Down to our last week of the month-long school holiday, we’re focusing primarily on sports – soccer for boys, netball for girls, and pretty much anything that will keep preschool kids occupied. We’ve been fortunate to have a lot of volunteer help, both local and international. Included in the latter category is a team of Brazilians who are lending their soccer expertise this week.

We also have a big outreach event on Thursday in which every child and teenager in our program will receive a new pair of shoes. Friday is the culmination of the holidays, with a massive event that brings all the Living Hope kids together for soccer and netball competitions.
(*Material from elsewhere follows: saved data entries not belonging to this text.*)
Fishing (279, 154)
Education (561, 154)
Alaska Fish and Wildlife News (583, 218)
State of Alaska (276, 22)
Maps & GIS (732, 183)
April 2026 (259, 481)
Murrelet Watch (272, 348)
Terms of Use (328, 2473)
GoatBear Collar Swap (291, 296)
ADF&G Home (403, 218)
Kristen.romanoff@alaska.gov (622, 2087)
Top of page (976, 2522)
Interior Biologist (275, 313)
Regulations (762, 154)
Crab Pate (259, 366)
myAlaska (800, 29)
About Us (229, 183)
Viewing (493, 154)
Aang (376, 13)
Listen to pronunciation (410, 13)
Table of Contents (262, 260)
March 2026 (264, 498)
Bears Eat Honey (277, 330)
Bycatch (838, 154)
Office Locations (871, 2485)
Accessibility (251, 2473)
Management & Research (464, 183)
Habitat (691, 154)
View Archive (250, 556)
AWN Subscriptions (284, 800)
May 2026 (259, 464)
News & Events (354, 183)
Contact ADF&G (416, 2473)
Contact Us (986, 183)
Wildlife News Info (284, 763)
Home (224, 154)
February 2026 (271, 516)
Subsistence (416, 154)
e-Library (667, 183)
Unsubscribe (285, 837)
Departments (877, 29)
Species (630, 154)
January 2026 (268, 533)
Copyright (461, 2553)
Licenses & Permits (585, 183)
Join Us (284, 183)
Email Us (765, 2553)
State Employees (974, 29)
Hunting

Reports and photos from those events to come; for now here are a few images from our sports ministry this week.

Sunday, July 4, 2010

Ayoba Time

For those who didn’t score tickets to any of the 10 World Cup venues, the Fifa Fan Fests are the next best thing. In Cape Town the Fan Fest occupies the Grand Parade, the downtown park where Nelson Mandela gave his first speech after being released from prison in 1990. With a massive high-def screen, food court, souvenir shops and capacity for 17,000 – many of them wielding the obnoxious vuvuzela – it has a vibe that I suspect is similar to the actual event. The best part is, it’s free.
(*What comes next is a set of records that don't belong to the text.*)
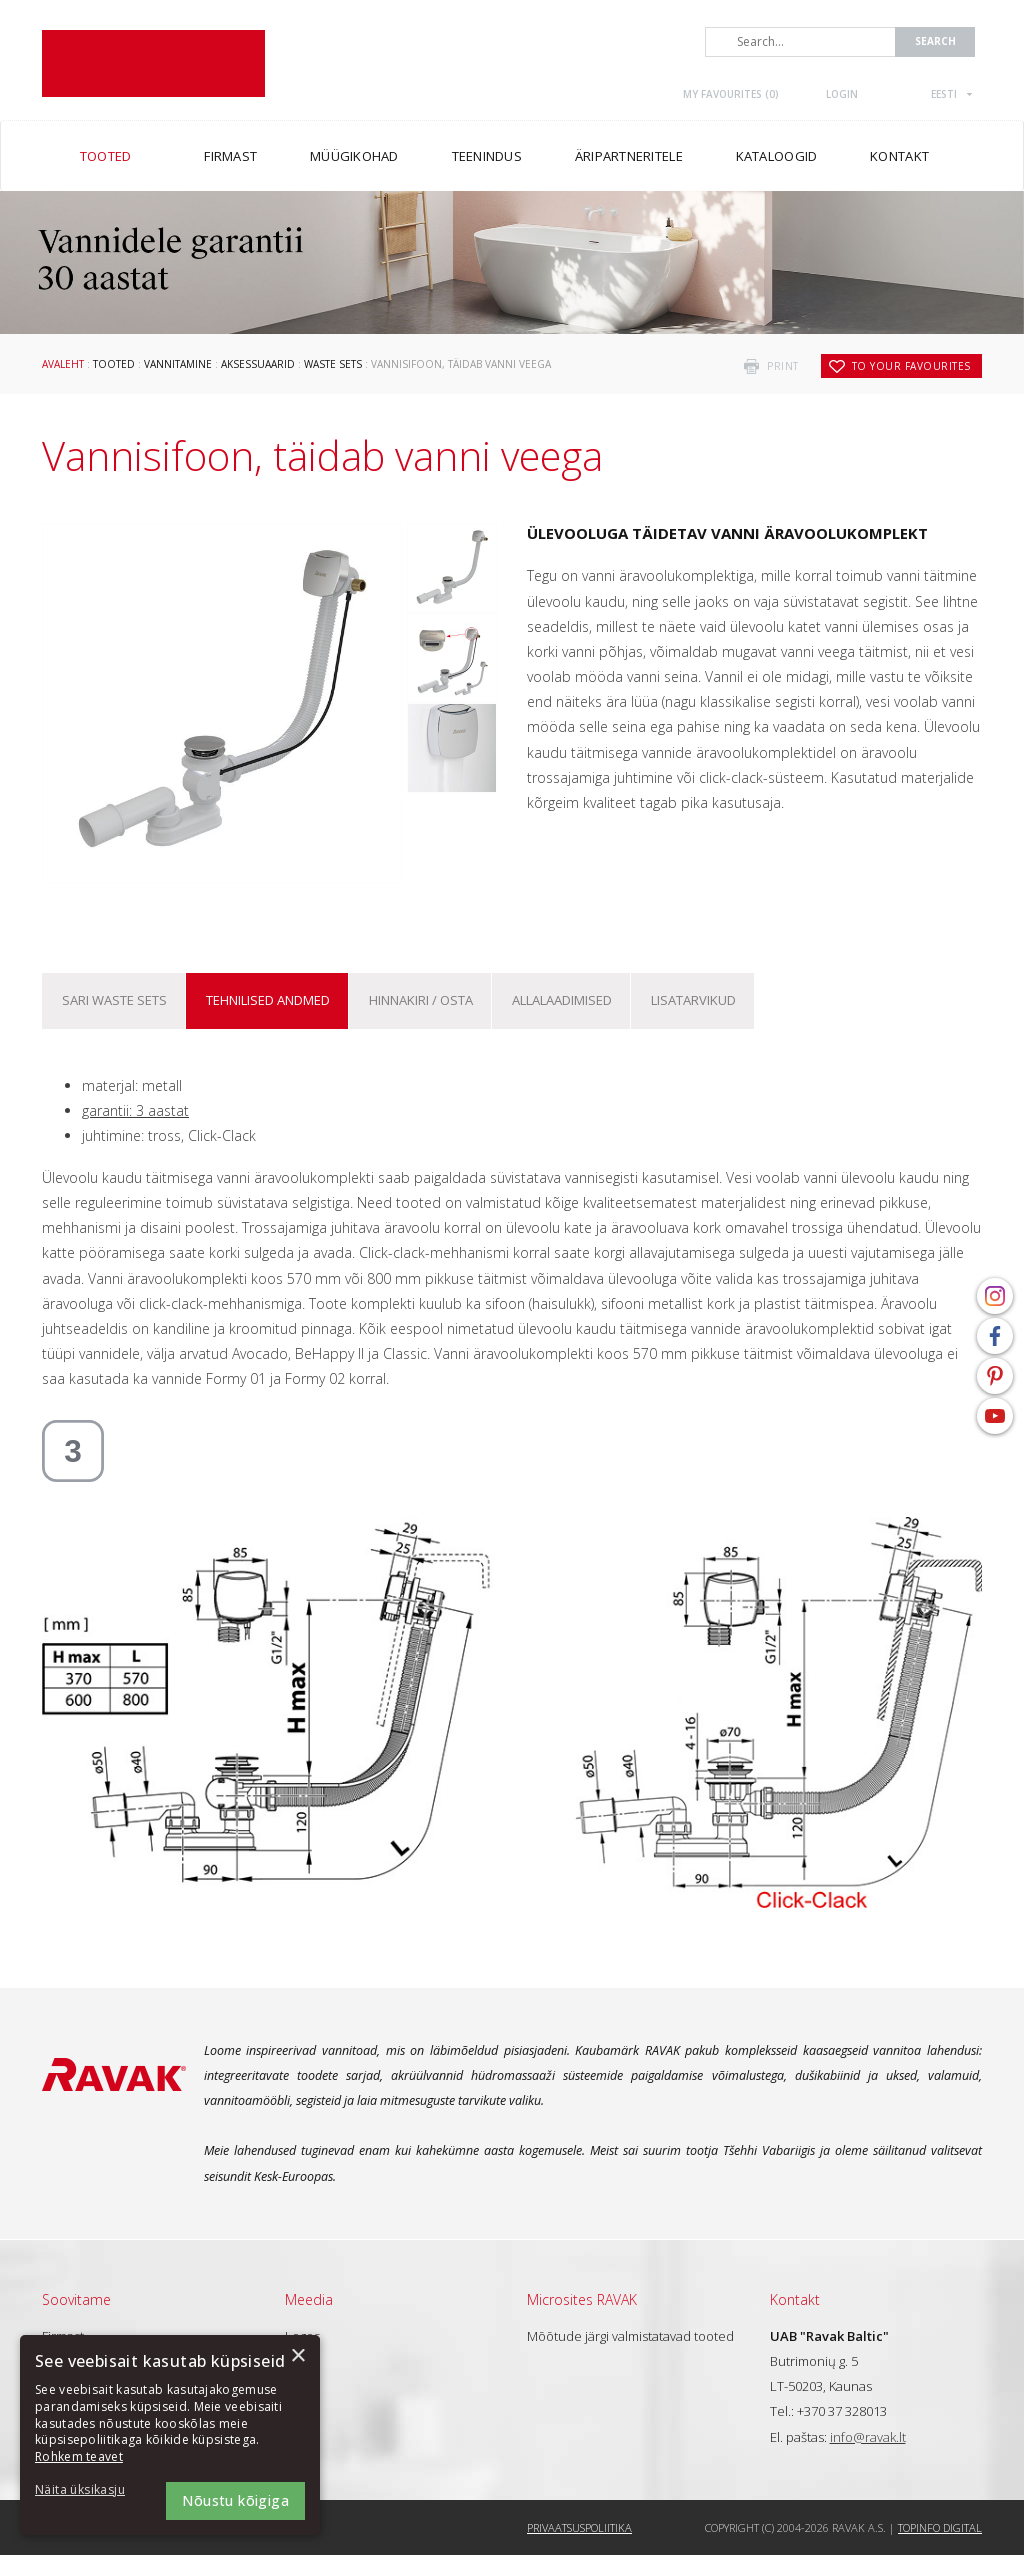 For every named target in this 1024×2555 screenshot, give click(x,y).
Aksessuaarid (258, 364)
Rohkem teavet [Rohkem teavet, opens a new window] (79, 2456)
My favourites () (731, 94)
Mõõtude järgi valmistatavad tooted (630, 2336)
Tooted (114, 364)
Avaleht (63, 364)
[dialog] (170, 2435)
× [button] (297, 2356)
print (783, 366)
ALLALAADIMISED (562, 1000)
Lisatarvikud (693, 1000)
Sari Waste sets (114, 1000)
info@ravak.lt (868, 2437)
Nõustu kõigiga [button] (235, 2500)
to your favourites (911, 366)
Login (842, 94)
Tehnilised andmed (268, 1000)
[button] (90, 2490)
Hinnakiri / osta (421, 1000)
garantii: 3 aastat (135, 1110)
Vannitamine (178, 364)
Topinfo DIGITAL (940, 2527)
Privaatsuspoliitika (579, 2527)
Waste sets (333, 364)
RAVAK (153, 63)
Yesterday Mzo and I took the train downtown to watch the Germany-Argentina match at the Fan Fest. I didn’t have a dog in the fight, but since my last name is German, I decided to pull for that side. It was a raucous atmosphere, especially as the Germans continued to pile on goals in blasting the Argentines 4-0 (or 4-nil, as the soccer aficionados say). The vuvuzelas were buzzing and the park remained packed after the match, thanks to a free concert by my favorite South African band, Freshlyground.

All the free entertainment has to be paid for somehow, of course. In this case, it’s largely by one of the principal World Cup sponsors, Coca-Cola. No food or drink is allowed to be brought in, so if one is thirsty, the options are to drink a Coke product or stay thirsty. Another sponsor is MTN, a cell phone company whose “It’s Ayoba Time” ad campaign has been a big hit. “Ayoba” is a South African slang term used to express amazement, delight and approval. And really, everything about the day was Ayoba, except for the ride home, when all 17,000 of those Fan Fest attendees seemingly were on the same train as us back to the suburbs.
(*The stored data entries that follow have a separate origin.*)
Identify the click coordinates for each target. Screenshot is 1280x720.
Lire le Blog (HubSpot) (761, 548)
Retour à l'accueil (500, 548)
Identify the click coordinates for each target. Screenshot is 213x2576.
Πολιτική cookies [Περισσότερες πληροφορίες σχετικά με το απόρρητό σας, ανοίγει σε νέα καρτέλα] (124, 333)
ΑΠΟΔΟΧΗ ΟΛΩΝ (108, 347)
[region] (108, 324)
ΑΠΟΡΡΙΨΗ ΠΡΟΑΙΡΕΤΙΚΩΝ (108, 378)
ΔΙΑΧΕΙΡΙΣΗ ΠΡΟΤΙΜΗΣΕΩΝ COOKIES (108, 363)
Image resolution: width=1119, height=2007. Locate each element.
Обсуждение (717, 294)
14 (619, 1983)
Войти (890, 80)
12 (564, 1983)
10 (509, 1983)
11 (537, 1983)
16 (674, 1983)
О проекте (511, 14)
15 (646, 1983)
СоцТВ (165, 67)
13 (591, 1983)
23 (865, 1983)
Here are a few more images from the festivities.

Friday, July 2, 2010


Last night I witnessed what is, unfortunately, a pretty common occurrence in South African townships and informal settlements. When too many aluminum shacks are tapped into too few electrical lines, fire is often the result. At Red Hill, a power surge crackled through a line and ended in a small one-room dwelling, engulfing it in flames and gutting the inside in about 15 minutes. Fortunately no one was inside or injured, but the owners lost all their clothes and other possessions.

I was there because Mzo and I were about to hold our weekly men’s Bible study. We heard someone yell “Fire” and ran to the site. Mzo and several other men started filling and slinging buckets of water, and I found a fire extinguisher in our Living Hope container building, which sits just in front of the house that burned. I didn’t have a number for the fire department, but I did call the nearest police station – and no one answered. That’s comforting, eh? So I called another police station and they apparently relayed the message because a fire engine eventually arrived to douse the remaining flames.

It was a scary few moments, but nothing that the community had not seen before. Such is life in the shacks.